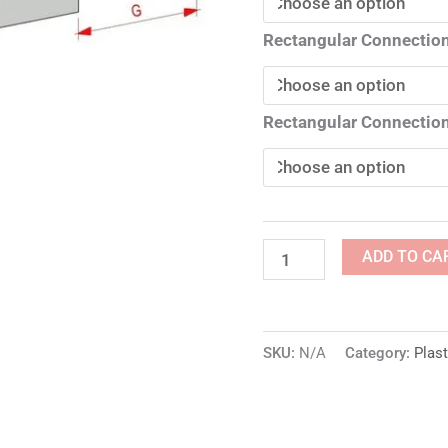
Rectangular Connection
Rectangular Connection
ADD TO CA
SKU:
N/A
Category:
Plast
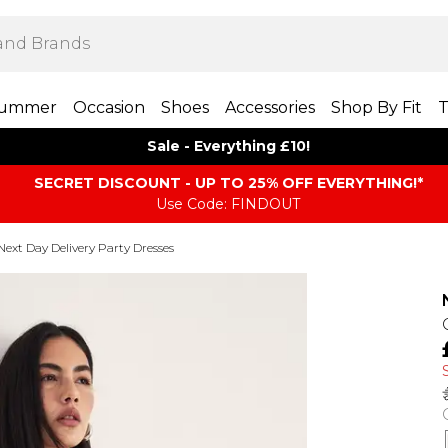
ummer
Occasion
Shoes
Accessories
Shop By Fit
T
Sale - Everything £10!
SECRET DISCOUNT - UP TO 25% OFF EVERYTHING!*
Use Code: FINDOUT
Next Day Delivery Party Dresses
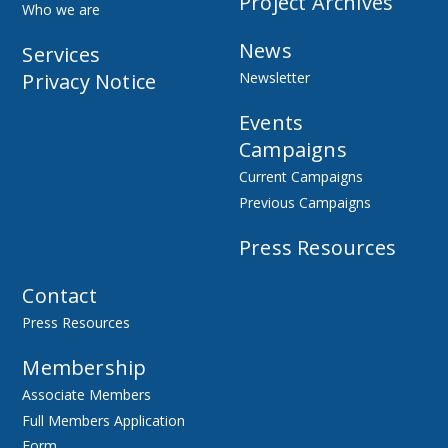
Project Archives
Who we are
News
Services
Privacy Notice
Newsletter
Events
Campaigns
Current Campaigns
Previous Campaigns
Press Resources
Contact
Press Resources
Membership
Associate Members
Full Members Application
Form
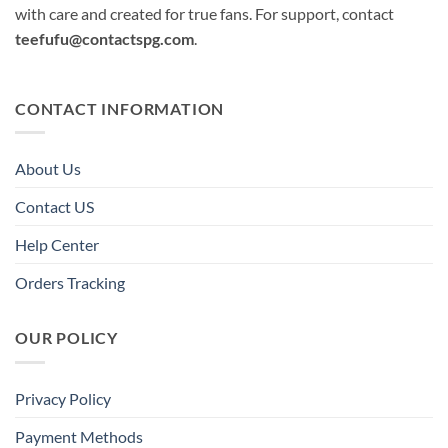
with care and created for true fans. For support, contact
teefufu@contactspg.com
.
CONTACT INFORMATION
About Us
Contact US
Help Center
Orders Tracking
OUR POLICY
Privacy Policy
Payment Methods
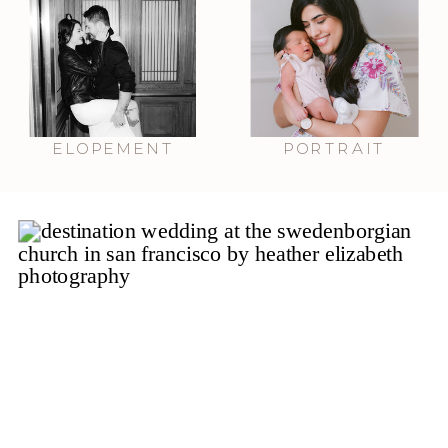
ELOPEMENT
PORTRAIT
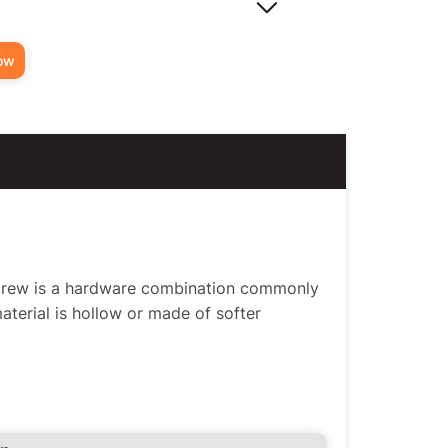
ow
Screw is a hardware combination commonly
material is hollow or made of softer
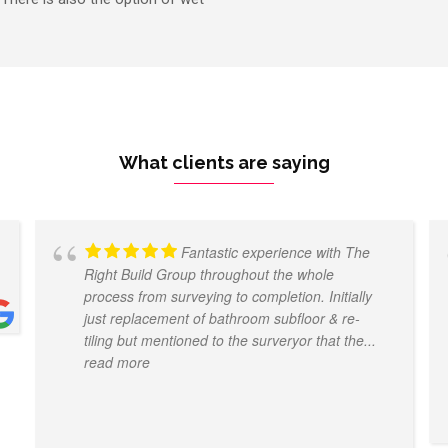
What clients are saying
Fantastic experience with The
Right Build Group throughout the whole
process from surveying to completion. Initially
just replacement of bathroom subfloor & re-
tiling but mentioned to the surveryor that the
...
read more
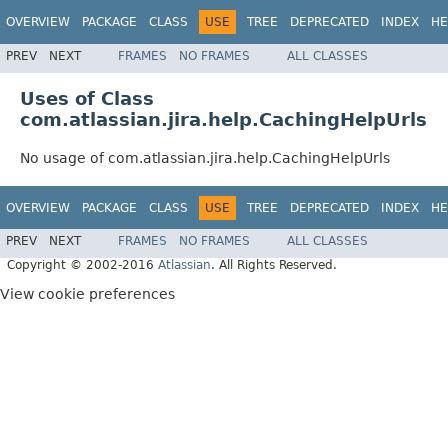
OVERVIEW
PACKAGE
CLASS
USE
TREE
DEPRECATED
INDEX
HE
PREV
NEXT
FRAMES
NO FRAMES
ALL CLASSES
Uses of Class
com.atlassian.jira.help.CachingHelpUrls
No usage of com.atlassian.jira.help.CachingHelpUrls
OVERVIEW
PACKAGE
CLASS
USE
TREE
DEPRECATED
INDEX
HE
PREV
NEXT
FRAMES
NO FRAMES
ALL CLASSES
Copyright © 2002-2016
Atlassian
. All Rights Reserved.
View cookie preferences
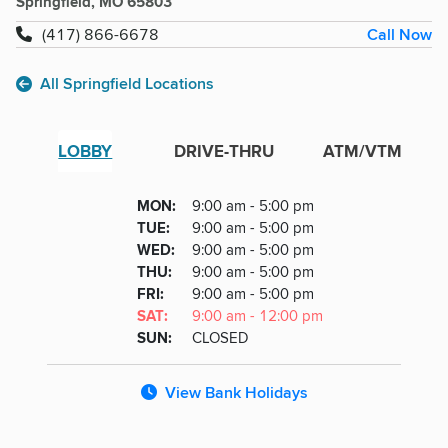
Springfield, MO 65803
Call Now
(417) 866-6678
All Springfield Locations
LOBBY
DRIVE-THRU
ATM/VTM
Lobby
DAY
MON
:
9:00 am - 5:00 pm
Day
Hours
SDAY
TUE
:
9:00 am - 5:00 pm
NESDAY
WED
:
9:00 am - 5:00 pm
RSDAY
THU
:
9:00 am - 5:00 pm
DAY
FRI
:
9:00 am - 5:00 pm
URDAY
SAT
:
9:00 am - 12:00 pm
DAY
SUN
:
CLOSED
View Bank Holidays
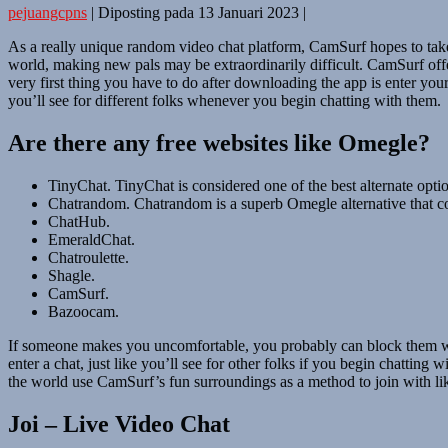
pejuangcpns
|
Diposting pada
13 Januari 2023
|
As a really unique random video chat platform, CamSurf hopes to take 
world, making new pals may be extraordinarily difficult. CamSurf off
very first thing you have to do after downloading the app is enter your
you’ll see for different folks whenever you begin chatting with them.
Are there any free websites like Omegle?
TinyChat. TinyChat is considered one of the best alternate opti
Chatrandom. Chatrandom is a superb Omegle alternative that co
ChatHub.
EmeraldChat.
Chatroulette.
Shagle.
CamSurf.
Bazoocam.
If someone makes you uncomfortable, you probably can block them with 
enter a chat, just like you’ll see for other folks if you begin chatti
the world use CamSurf’s fun surroundings as a method to join with like
Joi – Live Video Chat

● Task details: When a line of the records includes "begin", that line belongs in the answer.

● Result below:
you’ll see for different folks whenever you begin chatting with them.
enter a chat, just like you’ll see for other folks if you begin chatti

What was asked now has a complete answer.